Averting a Sept. 30 government shutdown, President Obama has signed a stopgap measure to keep funds flowing to federal agencies through Dec. 9.

The continuing resolution (CR), which Obama signed on Sept. 29, also includes $500 million for flood relief in Louisiana and other storm-battered states plus funding, at reduced levels, for all of fiscal year 2017 for military construction and Dept. of Veterans Affairs major construction projects.

The 10-week stopgap for the other departments funds their programs at 2016 levels.

But the measure has no funds for Flint, Mich., drinking-water system repairs. House lawmakers instead inserted a Flint provision in a water-resources bill.

Final congressional action on the CR came late on Sept. 28 when the House approved it by a 342-85 vote. Earlier in the day, the Senate had cleared  the measure, 72-26.

The stopgap needed to be enacted by midnight Sept. 30, when fiscal 2016 ends.

The “mil con” -VA title of the package slices Defense Dept. construction 5% from 2016’s total, to $7.7 billion.

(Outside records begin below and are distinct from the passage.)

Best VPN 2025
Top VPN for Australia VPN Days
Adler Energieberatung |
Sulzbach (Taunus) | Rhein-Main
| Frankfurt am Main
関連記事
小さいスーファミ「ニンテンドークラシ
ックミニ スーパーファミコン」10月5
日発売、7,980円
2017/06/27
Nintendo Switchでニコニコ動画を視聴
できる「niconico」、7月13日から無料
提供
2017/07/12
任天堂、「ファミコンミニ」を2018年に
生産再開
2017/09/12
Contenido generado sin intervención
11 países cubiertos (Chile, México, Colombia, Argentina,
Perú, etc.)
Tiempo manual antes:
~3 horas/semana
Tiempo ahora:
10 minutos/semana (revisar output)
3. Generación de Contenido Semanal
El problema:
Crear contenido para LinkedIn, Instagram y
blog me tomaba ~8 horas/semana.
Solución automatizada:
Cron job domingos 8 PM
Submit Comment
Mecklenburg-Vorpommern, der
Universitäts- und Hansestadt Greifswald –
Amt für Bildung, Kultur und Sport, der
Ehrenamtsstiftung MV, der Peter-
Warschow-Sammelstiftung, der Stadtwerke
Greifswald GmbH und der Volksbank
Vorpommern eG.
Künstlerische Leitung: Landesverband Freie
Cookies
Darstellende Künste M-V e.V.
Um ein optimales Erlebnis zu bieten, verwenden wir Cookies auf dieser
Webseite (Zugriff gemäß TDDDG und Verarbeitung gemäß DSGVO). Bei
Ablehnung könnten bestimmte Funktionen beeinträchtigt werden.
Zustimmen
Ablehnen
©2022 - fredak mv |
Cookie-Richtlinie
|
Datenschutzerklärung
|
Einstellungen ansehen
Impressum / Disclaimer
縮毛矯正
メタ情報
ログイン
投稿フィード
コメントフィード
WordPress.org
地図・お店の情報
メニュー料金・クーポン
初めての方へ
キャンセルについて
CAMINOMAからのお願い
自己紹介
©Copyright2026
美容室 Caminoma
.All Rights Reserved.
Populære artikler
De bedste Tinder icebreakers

It also slashes funds for VA’s major construction projects account by 58%, to $538 million.

Steve Hall, American Council of Engineering Companies vice president for government affairs, calls the reductions in mil con and VA programs disappointing.

But Hall says, “The fact that the CR included the mil con appropriations bill is an indication that House and Senate negotiators may be able to come up with compromises on additional appropriations bills before the end of the year.”
All 11 of the remaining individual FY 2017 appropriations bills could be swept together into an omnibus spending package. Another option is a group of “minibuses”—packages containing several spending bills each.

Senate Majority Leader Mitch McConnell (R-Ky) told reporters on Sept. 29 that funding federal agencies through fiscal 2017 is one of his priorities for the post-election session.

McConnell said he would prefer to pass “several minibuses, if we could.” He added: “I don’t like omnibuses and I don’t like CRs either. And the only other place you could go with this amount of limited time left would be several minibuses. And we’ll just have to see what we can move.”

Louisiana is expected to receive most of the CR package’s $500 million in community development flood relief and recovery grants, but it is far short of the $2.8 billion that the state’s governor, John Bel Edwards (D), had requested.

Sen. Bill Cassidy (R-La.) said in a statement that the new aid is a “down payment” on the federal flood-recovery funding for his state.

The CR package doesn’t include funding for Flint, Mich., to replace its drinking-water infrastructure, but an amendment to the House Water Resources Development Act authorizes $170 million for Flint, subject to annual appropriations. The House passed its WRDA on Sept. 28.

The Senate-passed WRDA also has funds for Flint and other cities with troubled drinking-water systems.